Agnès Varda

UNE CABANE DE CINEMA : La serre du Bonheur // 14 avril -> 31 mai 2018

La Galerie Nathalie Obadia est très heureuse de présenter UNE CABANE DE CINEMA : La serre du Bonheur, la troisième exposition personnelle d’Agnès Varda à la galerie. L’artiste a construit une serre dont les parois et les verrières sont faites des (vraies) pellicules 35 mm d’une copie de son film Le Bonheur (réalisé en 1964). A l’intérieur, poussent de (faux) tournesols. La serre du Bonheur est sa cabane la plus récente après celles présentées à la Fondation Cartier pour l’Art Contemporain (Paris, 2006) puis à la Biennale de Lyon (2009) et au LACMA (Los Angeles, 2013), toutes réalisées à partir de pellicules de films différents.

La cabane du film Le Bonheur d’Agnès Varda, 2017

Pour moi la nostalgie du cinéma en 35mm s’est transformée en désir de recyclage...
Je bâtis des cabanes avec les copies abandonnées de mes films. Abandonnées parce qu’inutilisables en projection.
Devenues des cabanes, maisons favorites du monde imaginaire.

A l’époque, les copies de films arrivaient dans les cabines de projection sous forme de 5 à 8 boîtes de métal, rondes comme
des galettes de 4 centimètres d’épaisseur. Dans chaque boîte, une bobine en métal sur laquelle était enroulé un grand ruban
de 5 à 600 mètres de pellicule : c’était le film en images avec sur le côté le dessin optique du son. Le projecteur de la cabine
avait deux lampes, l’une transmettait l’image, l’autre le son.
De nos jours, le support de chaque film est un fichier numérique, image et son, qui pèse en moyenne 200 grammes quand il
n’est pas dématérialisé. On a jeté un peu partout des quantités de bobines et de pellicules...
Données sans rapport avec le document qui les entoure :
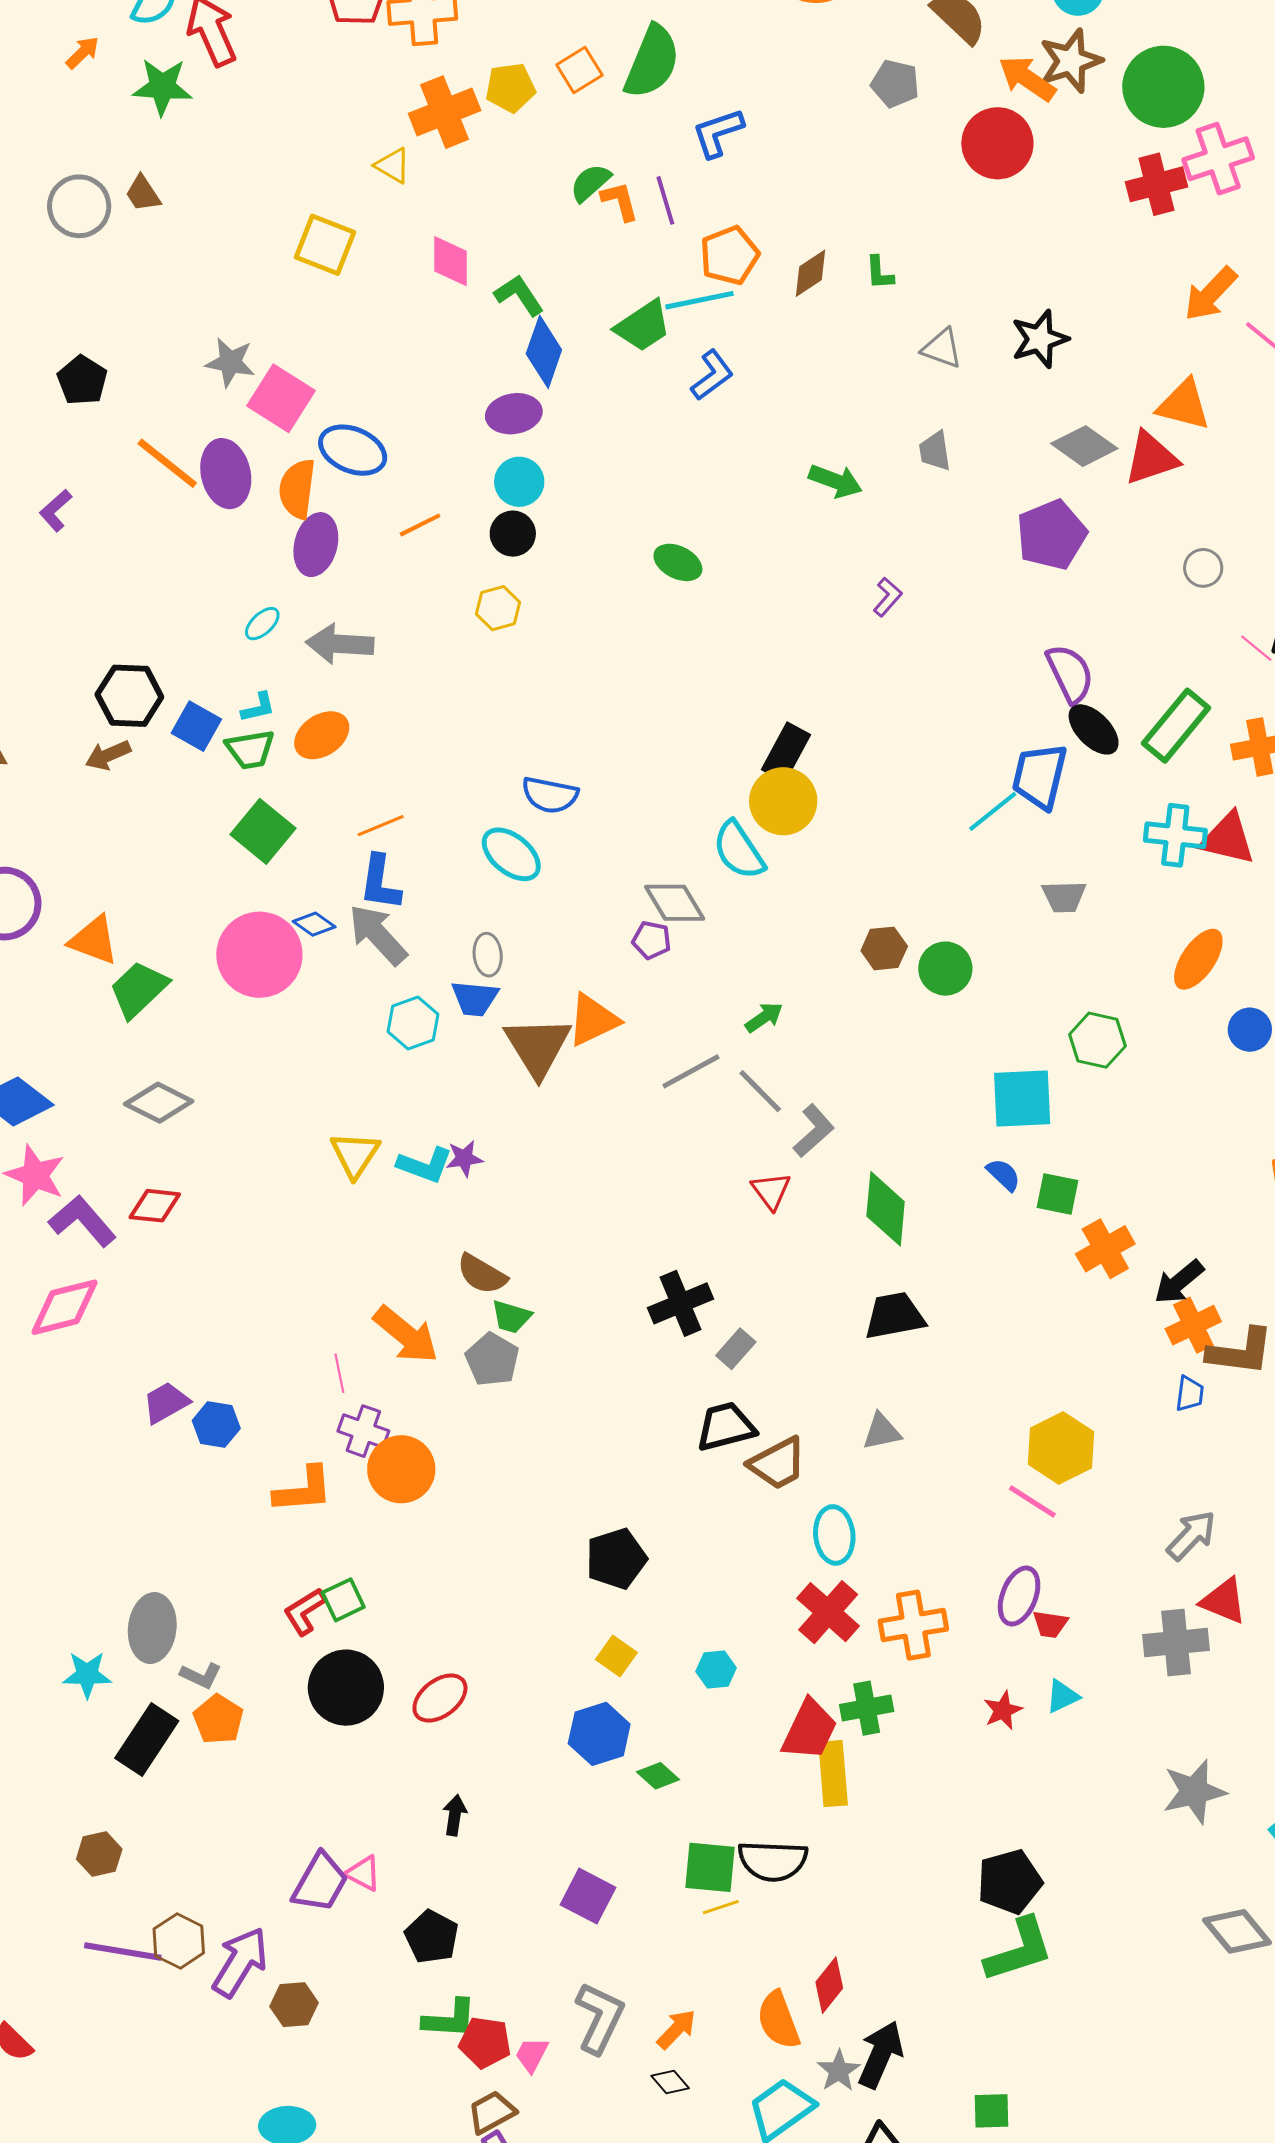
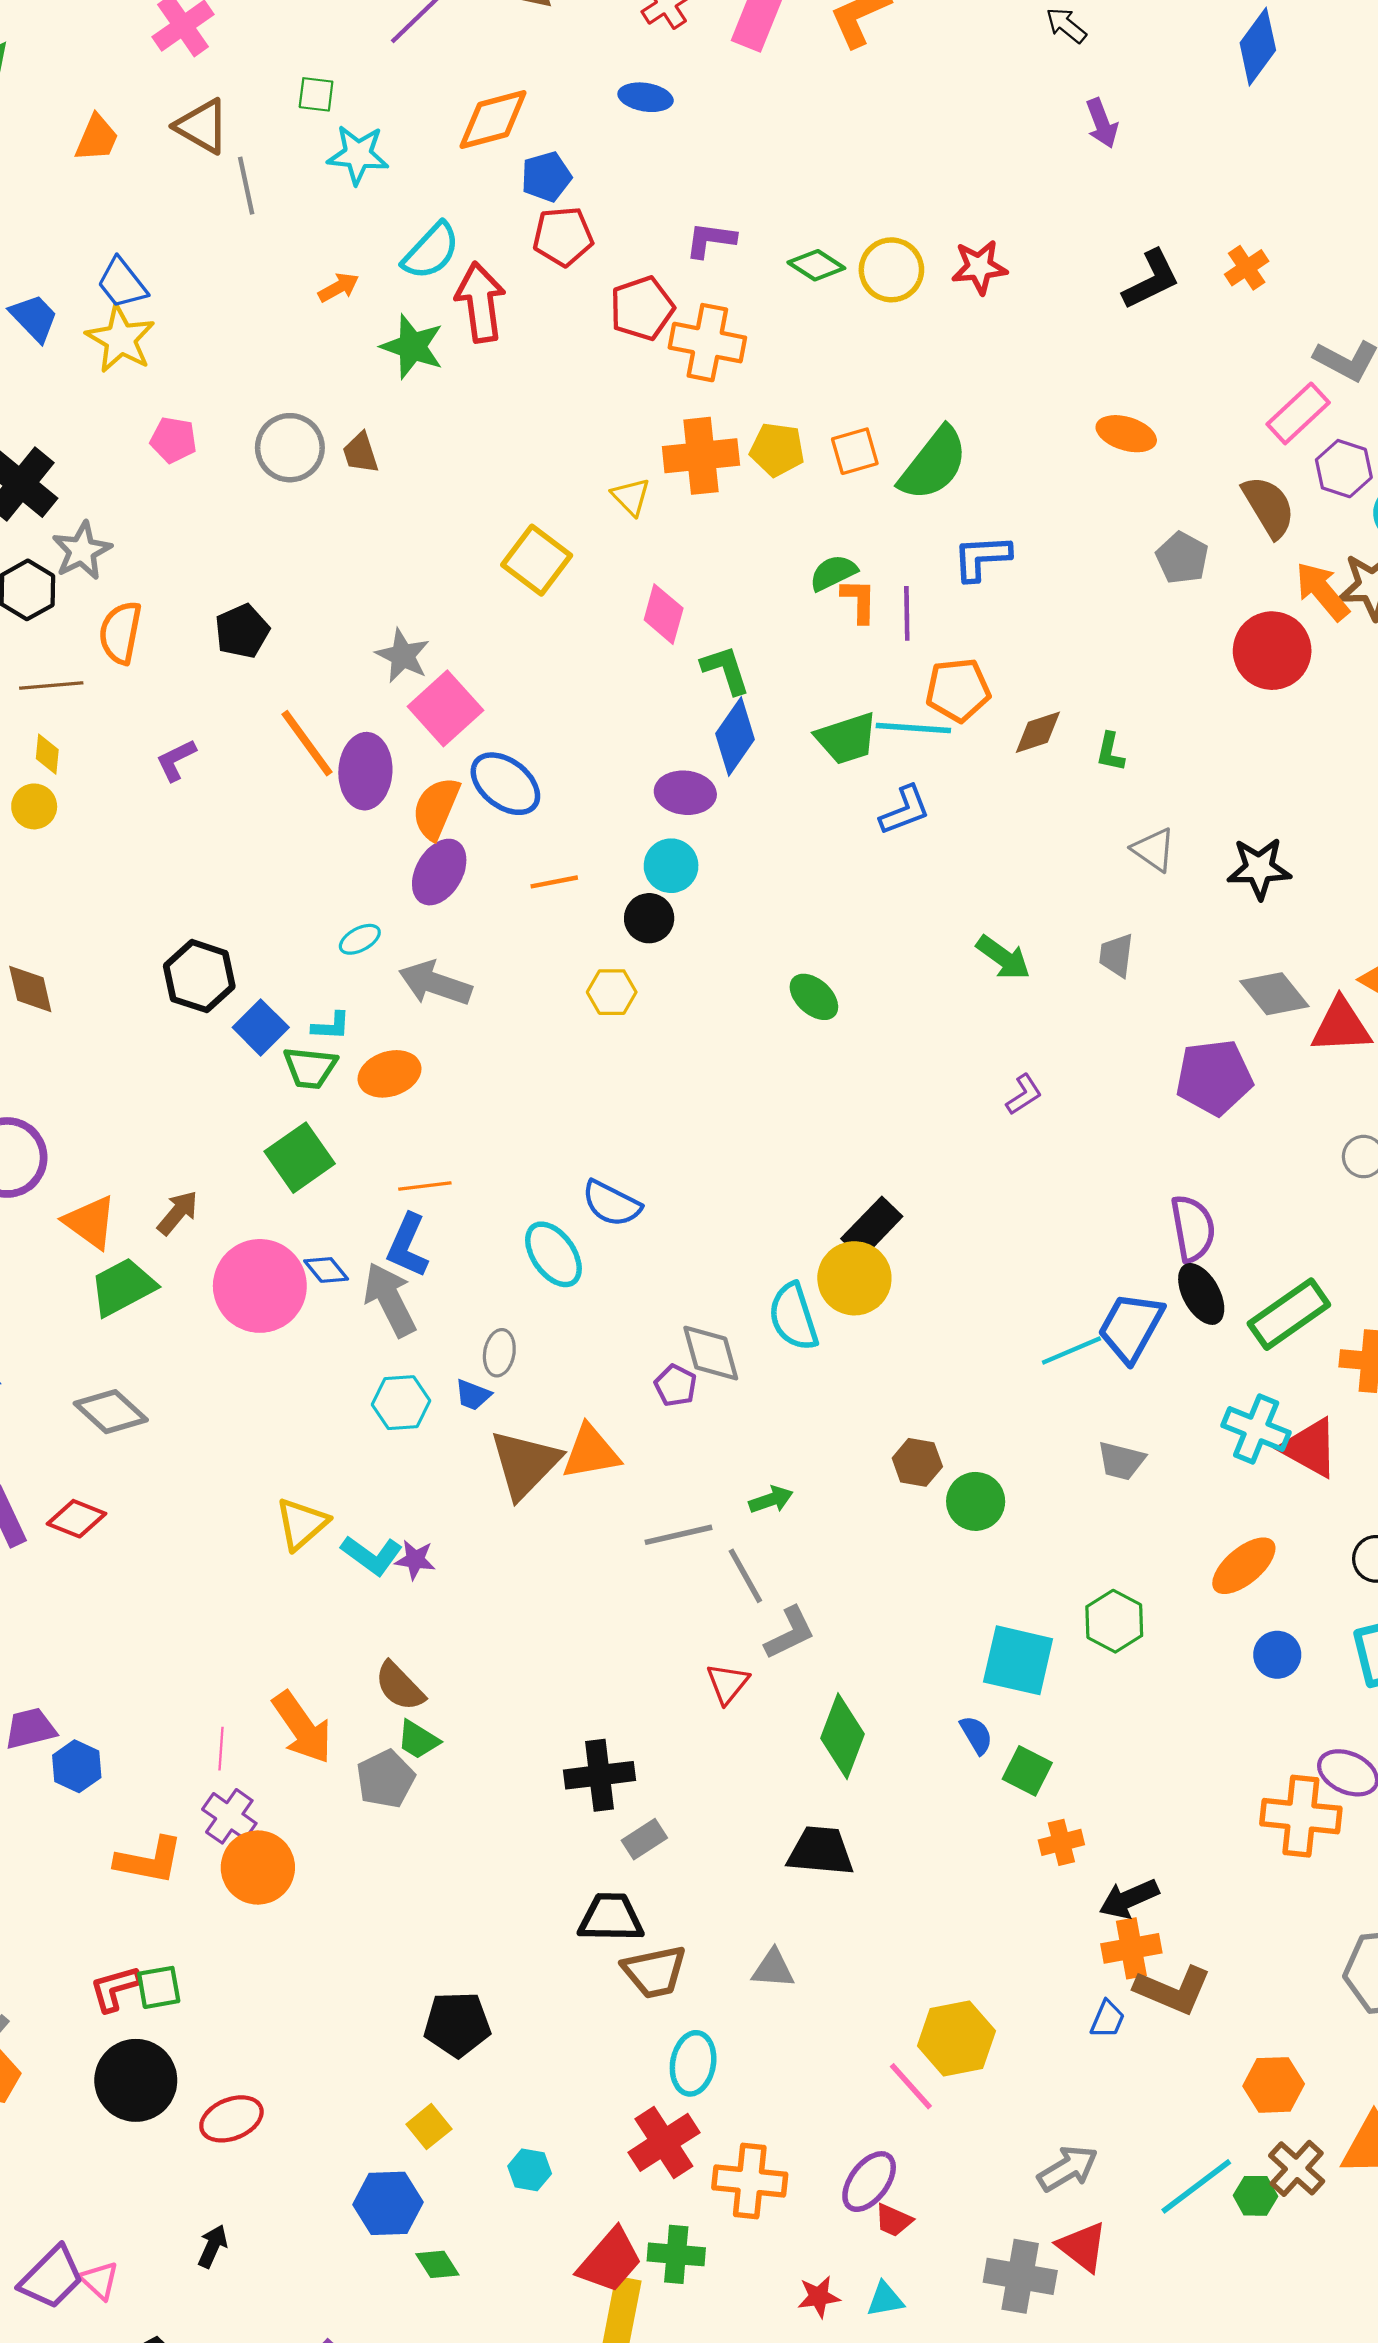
brown arrow: (108, 755) -> (178, 1213), moved, turned 138
blue trapezoid: (475, 998) -> (473, 1395), size x0.7
orange cross: (1105, 1249) -> (1061, 1842), size x0.7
Pour mes films et ceux de Jacques Demy on s’est retrouvés avec des copies et des copies, dont les salles de cinéma ne veulent
plus.
On sait que je m’intéresse au glanage et au recyclage.

C’est la troisième cabane que je construis.
Pour chacun de mes films j’imagine une forme particulière.
Le film Le Bonheur contait l’histoire d’un couple heureux, incarné par Jean-Claude Drouot, sa femme et ses enfants.
Ils aimaient les pique-niques. J’avais tourné en Ile-de-France en pensant aux peintres impressionnistes.
On entendait du Mozart.
Le générique était tourné près d’un champ de tournesols, ces fleurs d’été et de bonheur.

Cette serre avec ses doubles fenêtres si particulières est fabriquée avec une copie entière du film, 2159 mètres,
qui permettront de compléter la construction.
Les visiteurs pourront entrer dans la cabane et voir de plus près, les images du film en transparence. 24 images de la douce
Claire Drouot valent une seconde de film. On est entourés par la durée du film et par les images d’un temps passé.

Quant aux boîtes pour transporter les bobines elles sont devenues obsolètes.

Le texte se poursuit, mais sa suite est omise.